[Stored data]
┌──

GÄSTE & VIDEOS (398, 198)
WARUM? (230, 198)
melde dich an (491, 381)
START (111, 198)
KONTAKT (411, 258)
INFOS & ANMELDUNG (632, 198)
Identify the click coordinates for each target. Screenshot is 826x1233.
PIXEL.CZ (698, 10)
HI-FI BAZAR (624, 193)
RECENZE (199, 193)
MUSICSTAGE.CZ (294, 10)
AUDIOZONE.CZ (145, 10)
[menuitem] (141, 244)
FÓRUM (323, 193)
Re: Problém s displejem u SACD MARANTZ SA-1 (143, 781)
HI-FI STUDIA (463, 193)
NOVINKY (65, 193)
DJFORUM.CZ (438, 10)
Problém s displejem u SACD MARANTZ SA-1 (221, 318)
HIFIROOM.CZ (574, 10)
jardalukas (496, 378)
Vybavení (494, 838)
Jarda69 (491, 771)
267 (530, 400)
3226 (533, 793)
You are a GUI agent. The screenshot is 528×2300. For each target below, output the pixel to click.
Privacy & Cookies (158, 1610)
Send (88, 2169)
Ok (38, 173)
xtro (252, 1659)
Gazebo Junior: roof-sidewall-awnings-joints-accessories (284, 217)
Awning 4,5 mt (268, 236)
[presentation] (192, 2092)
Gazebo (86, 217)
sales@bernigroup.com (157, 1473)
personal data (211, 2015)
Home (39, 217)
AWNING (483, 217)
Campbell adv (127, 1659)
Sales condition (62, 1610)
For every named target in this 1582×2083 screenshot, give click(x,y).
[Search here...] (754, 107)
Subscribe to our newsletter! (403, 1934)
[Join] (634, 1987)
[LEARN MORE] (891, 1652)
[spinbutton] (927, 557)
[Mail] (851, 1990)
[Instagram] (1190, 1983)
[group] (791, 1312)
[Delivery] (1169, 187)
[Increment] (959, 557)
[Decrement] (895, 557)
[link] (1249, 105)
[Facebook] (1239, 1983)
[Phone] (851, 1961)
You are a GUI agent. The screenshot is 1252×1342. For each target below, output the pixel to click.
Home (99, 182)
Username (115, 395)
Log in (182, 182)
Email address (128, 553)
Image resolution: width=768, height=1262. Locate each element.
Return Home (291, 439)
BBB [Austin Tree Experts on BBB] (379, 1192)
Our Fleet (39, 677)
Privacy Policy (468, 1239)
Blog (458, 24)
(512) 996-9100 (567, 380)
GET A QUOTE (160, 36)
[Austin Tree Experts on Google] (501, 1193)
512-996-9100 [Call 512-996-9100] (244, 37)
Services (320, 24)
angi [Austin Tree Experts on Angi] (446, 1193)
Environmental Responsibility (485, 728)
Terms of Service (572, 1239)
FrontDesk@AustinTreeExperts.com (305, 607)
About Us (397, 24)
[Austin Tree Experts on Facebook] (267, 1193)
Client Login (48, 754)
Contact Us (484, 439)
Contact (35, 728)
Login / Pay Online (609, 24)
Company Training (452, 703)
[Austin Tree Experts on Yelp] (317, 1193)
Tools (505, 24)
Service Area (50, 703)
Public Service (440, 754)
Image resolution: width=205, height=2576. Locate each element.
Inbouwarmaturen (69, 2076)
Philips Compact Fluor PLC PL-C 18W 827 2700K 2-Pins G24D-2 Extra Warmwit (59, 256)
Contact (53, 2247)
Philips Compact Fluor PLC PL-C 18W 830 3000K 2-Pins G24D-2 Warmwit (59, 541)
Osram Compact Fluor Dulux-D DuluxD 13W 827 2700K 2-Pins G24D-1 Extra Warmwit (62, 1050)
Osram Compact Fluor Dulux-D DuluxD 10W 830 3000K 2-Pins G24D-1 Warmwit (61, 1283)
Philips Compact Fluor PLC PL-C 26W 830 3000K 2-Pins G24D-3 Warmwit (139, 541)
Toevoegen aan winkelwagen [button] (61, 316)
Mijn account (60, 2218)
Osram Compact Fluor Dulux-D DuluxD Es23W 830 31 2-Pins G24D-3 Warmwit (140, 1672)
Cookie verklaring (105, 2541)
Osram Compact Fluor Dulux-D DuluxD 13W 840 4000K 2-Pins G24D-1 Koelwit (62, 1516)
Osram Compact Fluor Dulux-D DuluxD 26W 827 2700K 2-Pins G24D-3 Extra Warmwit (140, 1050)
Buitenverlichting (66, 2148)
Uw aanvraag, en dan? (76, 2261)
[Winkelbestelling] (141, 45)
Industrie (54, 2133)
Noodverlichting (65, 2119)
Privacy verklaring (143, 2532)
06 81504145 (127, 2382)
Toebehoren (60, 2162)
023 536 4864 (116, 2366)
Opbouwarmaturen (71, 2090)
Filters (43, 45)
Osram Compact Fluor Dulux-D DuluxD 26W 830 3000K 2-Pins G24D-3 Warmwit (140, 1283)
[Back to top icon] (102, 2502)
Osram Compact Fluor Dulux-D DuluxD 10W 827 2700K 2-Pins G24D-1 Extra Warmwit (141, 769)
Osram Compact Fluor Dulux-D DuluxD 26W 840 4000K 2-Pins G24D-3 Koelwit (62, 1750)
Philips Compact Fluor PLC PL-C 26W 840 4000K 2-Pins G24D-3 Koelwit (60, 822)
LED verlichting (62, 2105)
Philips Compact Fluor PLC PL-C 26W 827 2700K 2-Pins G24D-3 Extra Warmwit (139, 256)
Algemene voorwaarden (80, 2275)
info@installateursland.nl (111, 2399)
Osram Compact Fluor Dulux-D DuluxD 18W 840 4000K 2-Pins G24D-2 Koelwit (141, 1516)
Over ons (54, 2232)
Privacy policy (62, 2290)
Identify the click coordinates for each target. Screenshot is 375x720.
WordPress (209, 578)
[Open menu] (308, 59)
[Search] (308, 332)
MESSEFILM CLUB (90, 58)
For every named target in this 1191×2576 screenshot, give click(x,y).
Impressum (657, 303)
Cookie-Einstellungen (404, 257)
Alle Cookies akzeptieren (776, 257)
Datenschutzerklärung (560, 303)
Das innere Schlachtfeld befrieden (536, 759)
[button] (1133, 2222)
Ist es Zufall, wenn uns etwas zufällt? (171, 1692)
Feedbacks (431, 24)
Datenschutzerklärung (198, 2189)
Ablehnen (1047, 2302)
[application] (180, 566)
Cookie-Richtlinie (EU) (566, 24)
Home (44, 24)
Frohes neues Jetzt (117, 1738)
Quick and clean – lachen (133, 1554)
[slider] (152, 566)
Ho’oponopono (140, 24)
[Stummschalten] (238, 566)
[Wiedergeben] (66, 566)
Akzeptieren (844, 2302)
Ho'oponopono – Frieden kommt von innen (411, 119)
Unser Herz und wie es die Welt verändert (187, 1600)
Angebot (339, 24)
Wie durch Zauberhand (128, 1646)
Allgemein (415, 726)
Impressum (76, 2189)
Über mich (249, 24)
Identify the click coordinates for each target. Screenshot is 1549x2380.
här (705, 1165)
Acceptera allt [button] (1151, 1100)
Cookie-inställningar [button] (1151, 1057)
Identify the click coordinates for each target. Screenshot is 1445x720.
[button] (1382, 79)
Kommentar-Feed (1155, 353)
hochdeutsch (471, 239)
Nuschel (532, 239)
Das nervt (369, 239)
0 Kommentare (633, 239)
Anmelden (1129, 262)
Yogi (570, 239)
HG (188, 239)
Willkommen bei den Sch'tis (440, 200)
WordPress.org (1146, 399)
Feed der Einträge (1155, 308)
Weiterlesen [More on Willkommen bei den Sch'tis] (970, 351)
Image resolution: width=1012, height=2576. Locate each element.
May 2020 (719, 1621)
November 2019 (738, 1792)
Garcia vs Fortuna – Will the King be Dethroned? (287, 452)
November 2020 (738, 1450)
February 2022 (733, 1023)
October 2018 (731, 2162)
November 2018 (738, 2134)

└──

▶ [What to work on]
Once more, write out the records in full, exactly as they appear.

▶ [Task solution]
GÄSTE & VIDEOS (398, 198)
WARUM? (230, 198)
melde dich an (491, 381)
START (111, 198)
KONTAKT (411, 258)
INFOS & ANMELDUNG (632, 198)
Identify the click coordinates for each target. Screenshot is 826x1233.
PIXEL.CZ (698, 10)
HI-FI BAZAR (624, 193)
RECENZE (199, 193)
MUSICSTAGE.CZ (294, 10)
AUDIOZONE.CZ (145, 10)
[menuitem] (141, 244)
FÓRUM (323, 193)
Re: Problém s displejem u SACD MARANTZ SA-1 (143, 781)
HI-FI STUDIA (463, 193)
NOVINKY (65, 193)
DJFORUM.CZ (438, 10)
Problém s displejem u SACD MARANTZ SA-1 (221, 318)
HIFIROOM.CZ (574, 10)
jardalukas (496, 378)
Vybavení (494, 838)
Jarda69 (491, 771)
267 (530, 400)
3226 (533, 793)
You are a GUI agent. The screenshot is 528×2300. For each target below, output the pixel to click.
Privacy & Cookies (158, 1610)
Send (88, 2169)
Ok (38, 173)
xtro (252, 1659)
Gazebo Junior: roof-sidewall-awnings-joints-accessories (284, 217)
Awning 4,5 mt (268, 236)
[presentation] (192, 2092)
Gazebo (86, 217)
sales@bernigroup.com (157, 1473)
personal data (211, 2015)
Home (39, 217)
AWNING (483, 217)
Campbell adv (127, 1659)
Sales condition (62, 1610)
For every named target in this 1582×2083 screenshot, give click(x,y).
[Search here...] (754, 107)
Subscribe to our newsletter! (403, 1934)
[Join] (634, 1987)
[LEARN MORE] (891, 1652)
[spinbutton] (927, 557)
[Mail] (851, 1990)
[Instagram] (1190, 1983)
[group] (791, 1312)
[Delivery] (1169, 187)
[Increment] (959, 557)
[Decrement] (895, 557)
[link] (1249, 105)
[Facebook] (1239, 1983)
[Phone] (851, 1961)
You are a GUI agent. The screenshot is 1252×1342. For each target below, output the pixel to click.
Home (99, 182)
Username (115, 395)
Log in (182, 182)
Email address (128, 553)
Image resolution: width=768, height=1262. Locate each element.
Return Home (291, 439)
BBB [Austin Tree Experts on BBB] (379, 1192)
Our Fleet (39, 677)
Privacy Policy (468, 1239)
Blog (458, 24)
(512) 996-9100 (567, 380)
GET A QUOTE (160, 36)
[Austin Tree Experts on Google] (501, 1193)
512-996-9100 [Call 512-996-9100] (244, 37)
Services (320, 24)
angi [Austin Tree Experts on Angi] (446, 1193)
Environmental Responsibility (485, 728)
Terms of Service (572, 1239)
FrontDesk@AustinTreeExperts.com (305, 607)
About Us (397, 24)
[Austin Tree Experts on Facebook] (267, 1193)
Client Login (48, 754)
Contact Us (484, 439)
Contact (35, 728)
Login / Pay Online (609, 24)
Company Training (452, 703)
[Austin Tree Experts on Yelp] (317, 1193)
Tools (505, 24)
Service Area (50, 703)
Public Service (440, 754)
Image resolution: width=205, height=2576. Locate each element.
Inbouwarmaturen (69, 2076)
Philips Compact Fluor PLC PL-C 18W 827 2700K 2-Pins G24D-2 Extra Warmwit (59, 256)
Contact (53, 2247)
Philips Compact Fluor PLC PL-C 18W 830 3000K 2-Pins G24D-2 Warmwit (59, 541)
Osram Compact Fluor Dulux-D DuluxD 13W 827 2700K 2-Pins G24D-1 Extra Warmwit (62, 1050)
Osram Compact Fluor Dulux-D DuluxD 10W 830 3000K 2-Pins G24D-1 Warmwit (61, 1283)
Philips Compact Fluor PLC PL-C 26W 830 3000K 2-Pins G24D-3 Warmwit (139, 541)
Toevoegen aan winkelwagen [button] (61, 316)
Mijn account (60, 2218)
Osram Compact Fluor Dulux-D DuluxD Es23W 830 31 2-Pins G24D-3 Warmwit (140, 1672)
Cookie verklaring (105, 2541)
Osram Compact Fluor Dulux-D DuluxD 13W 840 4000K 2-Pins G24D-1 Koelwit (62, 1516)
Osram Compact Fluor Dulux-D DuluxD 26W 827 2700K 2-Pins G24D-3 Extra Warmwit (140, 1050)
Buitenverlichting (66, 2148)
Uw aanvraag, en dan? (76, 2261)
[Winkelbestelling] (141, 45)
Industrie (54, 2133)
Noodverlichting (65, 2119)
Privacy verklaring (143, 2532)
06 81504145 (127, 2382)
Toebehoren (60, 2162)
023 536 4864 (116, 2366)
Opbouwarmaturen (71, 2090)
Filters (43, 45)
Osram Compact Fluor Dulux-D DuluxD 26W 830 3000K 2-Pins G24D-3 Warmwit (140, 1283)
[Back to top icon] (102, 2502)
Osram Compact Fluor Dulux-D DuluxD 10W 827 2700K 2-Pins G24D-1 Extra Warmwit (141, 769)
Osram Compact Fluor Dulux-D DuluxD 26W 840 4000K 2-Pins G24D-3 Koelwit (62, 1750)
Philips Compact Fluor PLC PL-C 26W 840 4000K 2-Pins G24D-3 Koelwit (60, 822)
LED verlichting (62, 2105)
Philips Compact Fluor PLC PL-C 26W 827 2700K 2-Pins G24D-3 Extra Warmwit (139, 256)
Algemene voorwaarden (80, 2275)
info@installateursland.nl (111, 2399)
Osram Compact Fluor Dulux-D DuluxD 18W 840 4000K 2-Pins G24D-2 Koelwit (141, 1516)
Over ons (54, 2232)
Privacy policy (62, 2290)
Identify the click coordinates for each target. Screenshot is 375x720.
WordPress (209, 578)
[Open menu] (308, 59)
[Search] (308, 332)
MESSEFILM CLUB (90, 58)
For every named target in this 1191×2576 screenshot, give click(x,y).
Impressum (657, 303)
Cookie-Einstellungen (404, 257)
Alle Cookies akzeptieren (776, 257)
Datenschutzerklärung (560, 303)
Das innere Schlachtfeld befrieden (536, 759)
[button] (1133, 2222)
Ist es Zufall, wenn uns etwas zufällt? (171, 1692)
Feedbacks (431, 24)
Datenschutzerklärung (198, 2189)
Ablehnen (1047, 2302)
[application] (180, 566)
Cookie-Richtlinie (EU) (566, 24)
Home (44, 24)
Frohes neues Jetzt (117, 1738)
Quick and clean – lachen (133, 1554)
[slider] (152, 566)
Ho’oponopono (140, 24)
[Stummschalten] (238, 566)
[Wiedergeben] (66, 566)
Akzeptieren (844, 2302)
Ho'oponopono – Frieden kommt von innen (411, 119)
Unser Herz und wie es die Welt verändert (187, 1600)
Angebot (339, 24)
Wie durch Zauberhand (128, 1646)
Allgemein (415, 726)
Impressum (76, 2189)
Über mich (249, 24)
Identify the click coordinates for each target. Screenshot is 1549x2380.
här (705, 1165)
Acceptera allt [button] (1151, 1100)
Cookie-inställningar [button] (1151, 1057)
Identify the click coordinates for each target. Screenshot is 1445x720.
[button] (1382, 79)
Kommentar-Feed (1155, 353)
hochdeutsch (471, 239)
Nuschel (532, 239)
Das nervt (369, 239)
0 Kommentare (633, 239)
Anmelden (1129, 262)
Yogi (570, 239)
HG (188, 239)
Willkommen bei den Sch'tis (440, 200)
WordPress.org (1146, 399)
Feed der Einträge (1155, 308)
Weiterlesen [More on Willkommen bei den Sch'tis] (970, 351)
Image resolution: width=1012, height=2576. Locate each element.
May 2020 (719, 1621)
November 2019 (738, 1792)
Garcia vs Fortuna – Will the King be Dethroned? (287, 452)
November 2020 (738, 1450)
February 2022 (733, 1023)
October 2018 (731, 2162)
November 2018 (738, 2134)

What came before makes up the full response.